Winner of Award for ‘Design': Atkins, Network Rail, and Mace for ‘Birmingham Gateway Project'

The ‘Birmingham Gateway Project’ is the £750m (€830m) landmark transformation of Birmingham New Street Station. The project significantly increases passenger flows inside the building, with brighter, cleaner platforms, optimised access, and a contemporary station exterior that reflects the dynamism of the city. The project integrates new pedestrian links across the city centre, giving direct access and interchange with a planned Metro stop nearby. The project leverages public transport links to build a connected society that provides opportunities for economic regeneration of the city and surrounding area.

Stephen Ashton, Engineering Director at Atkins, answered our questions.

Tell us briefly about your project:

In the early 1960s, the Birmingham New Street Station was rebuilt to accommodate 60,000 passengers a day and the concrete station came to represent the city of Birmingham for many travellers. The redesign of Birmingham New Street has transformed the reinforced concrete station into a futuristic transport hub.

In 2008, Network Rail awarded Atkins the detailed design for Birmingham New Street, where up to 170,000 passengers travel through the station each day.

Working closely with Network Rail and Mace, Atkins drew upon its range of multidisciplinary specialists to deliver the design for this extraordinary project. The station was officially reopened on September 20, 2015.

What are some of the key highlights of this project?

Birmingham New Street station has become a destination in its own right. It has redefined what a station can be – fluidly serving as a leisure, retail and transport space and delivering unprecedented levels of customer satisfaction. The new facilities realised by the collaboration between Network Rail, Mace and Atkins mean that passengers benefit from the innovative customer information system designed to improve their travel experience.

 

Passengers benefit from the innovative customer information system designed to improve their travel experience

 

What is innovative about this project and how does it push the sector forward?

One of the most striking features of the new station is the atrium, which was made possible by the creation of a Global Stability Analysis Model (GSAM), which enabled the existing 1960s concrete-framed structure to be repurposed, forming the core of the building transformation. Its integration with a new steel-framed multi-storey structure was only made possible by the development of the model.

This analysis tool was in effect a pre-cursor to Building Information Modelling (BIM). Mace used the model in the development of the 4D model which they used to visualise the sequencing of the construction works. This enabled the project team and key stakeholders to understand where efficiencies could be made in the programme. It also meant all those involved had a better understanding of the construction processes, facilitating the management of the day-to-day works and the effective promotion of a safer and more effective delivery.

 

How does this benefit public transport users?

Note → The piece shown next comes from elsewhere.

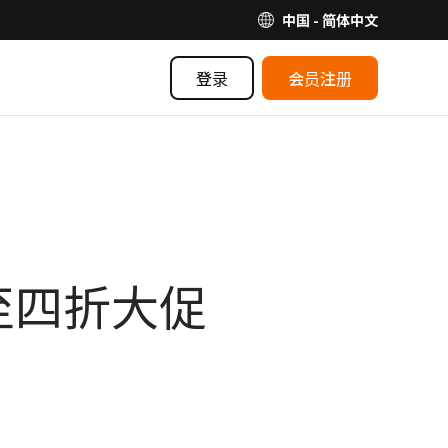
中国 - 简体中文
登录
会员注册
低至四折大促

The transformation of Birmingham New Street for the Birmingham Gateway Project is a lead example of how working collaboratively and in sympathy with your physical environment can yield breath-taking results.  Not only has the new station provided a blueprint for the redefinition of a station as a multi-purpose public space, incorporating travel, retail and leisure elements.  A destination in its own right, it attracts new visitors, stimulating the local economy and connecting the north and south of the city centre.  This has allowed easy access to the shops and workplaces south of the city centre.

 

The new station provided a blueprint for the redefinition of a station as a multi-purpose public space, incorporating travel, retail and leisure elements

 

What is on the horizon for Atkins?

The Transportation division of Atkins provides a complete range of services across the rail, highways and local transport markets, from design and project management to engineering consultancy.

Recent and ongoing projects which showcase Atkins’ commitment to working collaboratively, include the Engineering Delivery Partner role for HS2, Crossrail, M62 Smart Highways and the national rollout of the European Rail Traffic Management System in Denmark.